Hello,
This is also one of my Main activity / passion with the Chronos, yes I found this is pretty challenging to have quality shootings with the amount of light that a strike can provide, same kind of challenge happen with DSLR :
either you open too much the aperture / Hi ISO, and you get maybe some details of fainter ramifications and more distant lightnings, with rain curtains on the way, or the image and strike gets totally burned and overexposed.
Closing too much can decrease the image crispness, can help on very bright lightnings with multiple strikes, but conversely can underexpose the fainter details, tiny lightning branches.

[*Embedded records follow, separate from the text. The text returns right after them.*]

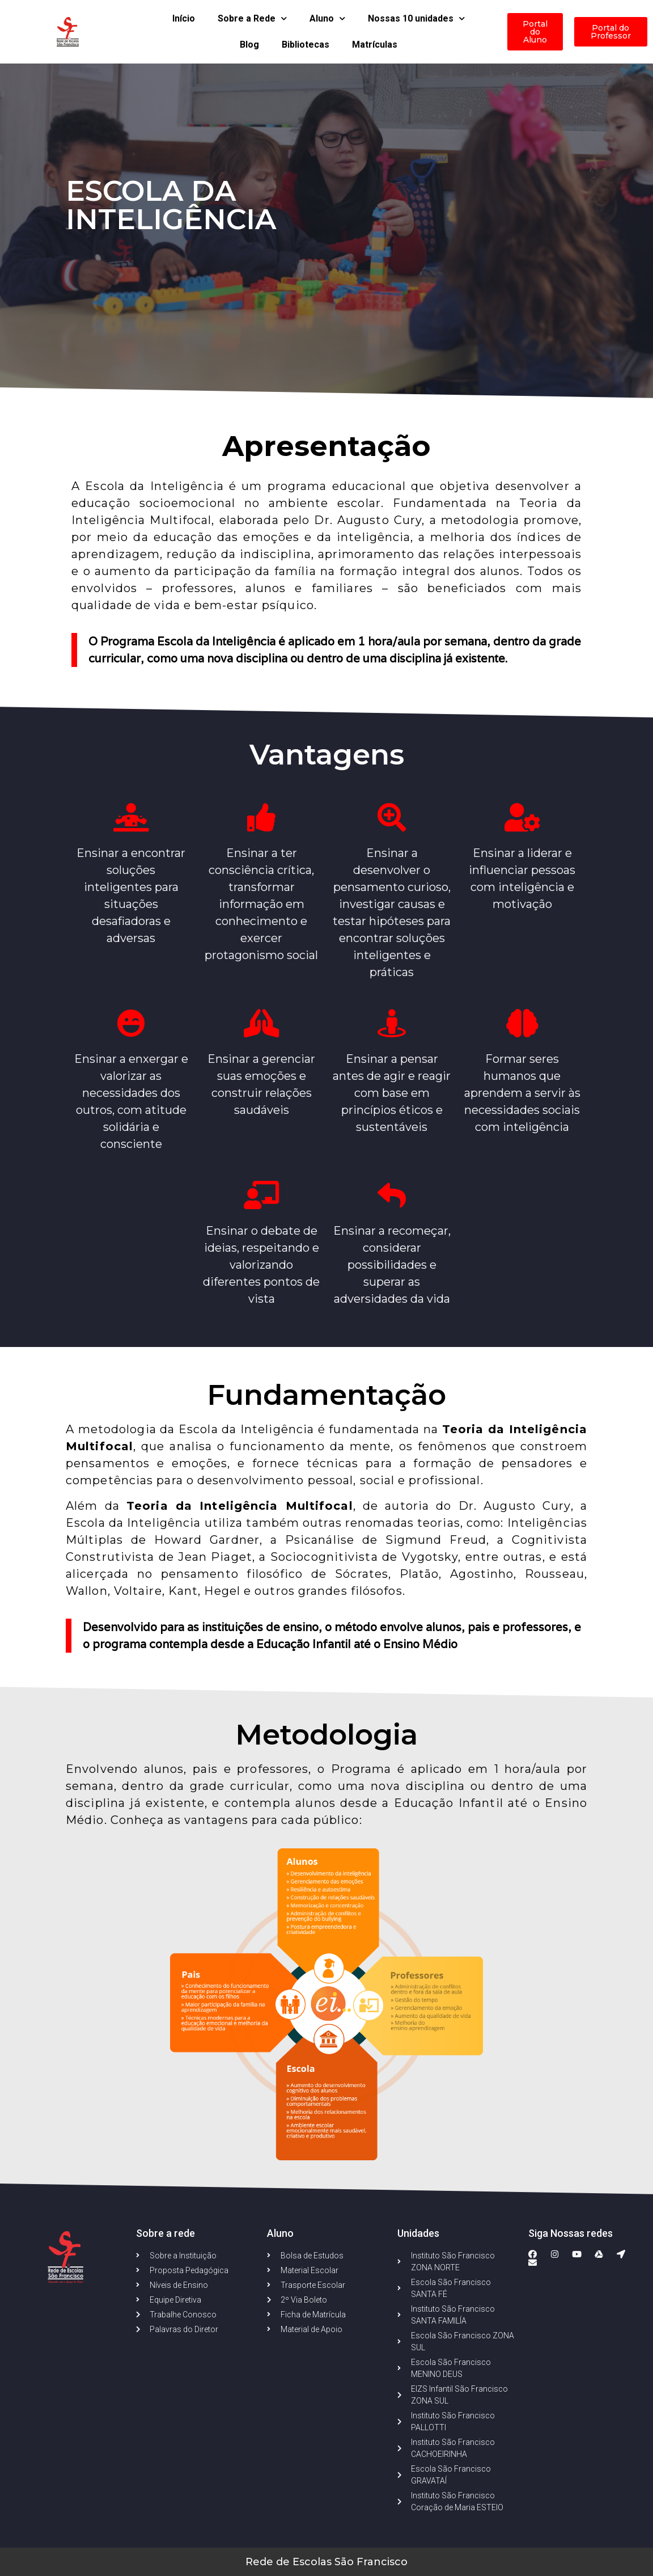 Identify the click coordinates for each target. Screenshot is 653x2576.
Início (183, 18)
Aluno (327, 18)
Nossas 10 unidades (416, 18)
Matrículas (374, 44)
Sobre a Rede (252, 18)
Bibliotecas (305, 44)
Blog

With the Chronos it will be the same, and you need to use a wise trade-off, of not closing too much (will generate noise like you described) and not opening too much either.
actually there wont be any rule of thumb, it would depend on many factors, the actual lighning brightness, depending on the strike distance, depending as well on dimming sources like clouds, rain or hail curtains ....
IMHO, what could help to relieve from noise in these low light followed by sudden high light with the Chronos, would be to choose a low analog an digital gain or keep it standard but not push it high.
the higher the gain, the higher the noise, alas, and i should say the Chronos is not yet fully optimized to cope with noise as efficiently as DSLR do
So you need to choose wisely your aperture depending on the average lightness amount you observe at a given moment,
and you must accept misses, and overburned or underexposed images are parts of the game

Hopefully, new coming firmwares will improve Chronos denoising, this is my hope,
and set apart the Chronos hardware / software actual limiting factors, getting trained is a key point to have successul captures.
good luck with your Lighnings chase !
Here in France we must wait couple months at least from now to have a chance to get some.